One of the highlights was passing through the Seikan tunnel that connects the two islands. Seikan is the world's longest tunnel, and it took us 32 minutes at top speed to make the crossing 100 meters under the sea. You can't think about it too much as you move through the darkness - you can feel the train descend gradually and then a blue light lets you know that you've reached the deepest portion of the tube before the ascent.
The trains are also full of expressions of the typical Japanese politeness and consideration for those around them. The attendant assigned to our car bows upon entering and leaving the car. No one acknowledges it but it's a nice gesture.
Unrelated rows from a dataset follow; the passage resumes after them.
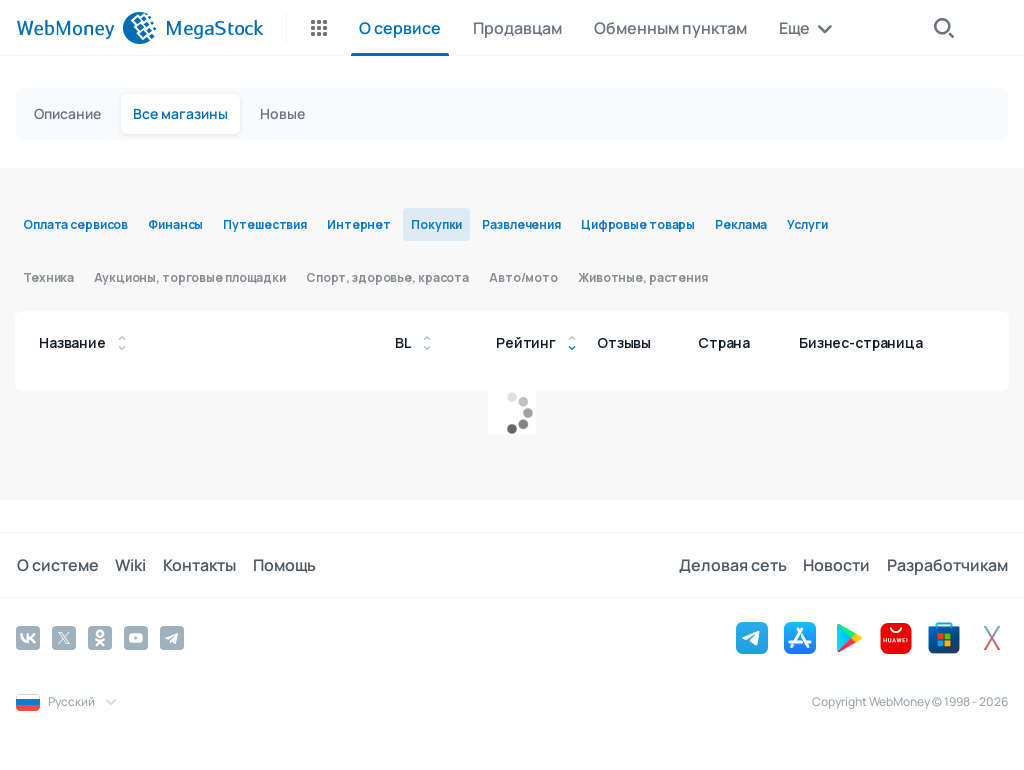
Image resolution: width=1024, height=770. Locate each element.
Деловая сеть (734, 565)
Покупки (436, 224)
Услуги (807, 224)
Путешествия (265, 224)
Use of cell phones is forbidden on subways and trains and, although the Japanese are way ahead of the U.S. in terms of their use of the little gizmos, they thankfully have avoided the annoying habit of gluing them to their ears while walking on the street, in restaurants or while driving.
Many times I wish I had had the gumption to whip out my camera when traditional and modern Japanese culture met on the train. One time a lady in full kimono regalia, including wooden clogs and foot mittens, sat across from us and spent the entire trip texting on her cell phone. Another time four giant Sumo wrestlers boarded wearing the traditional cotton robes and sandals, slicked back hair, and smelling of baby powder. Although I could tell they resisted as long as they could, they finally grabbed a handrail to keep from landing on a passenger's lap. The youngest fellow must have been about 14 or so, already developing the blubbery look.
Riding the rails has also presented us with a microcosm of Japan. We have ridden through the potato and cabbage farms of Hokkaido, rice fields ready to be harvested in Tohoku, through small fishing towns and large cities. The sea is never far away, nor are the mountains. It's a great way to travel and see the landscape. In a couple of days, we will experience the ultimate in rail travel, the Shinkansen bullet train, whose speed approaches 290 kph (about 200 mph but you do the math), which will take us from Hachinohe, where we are now, through Tokyo and on to meet Sawako in Osaka in about 5 hours.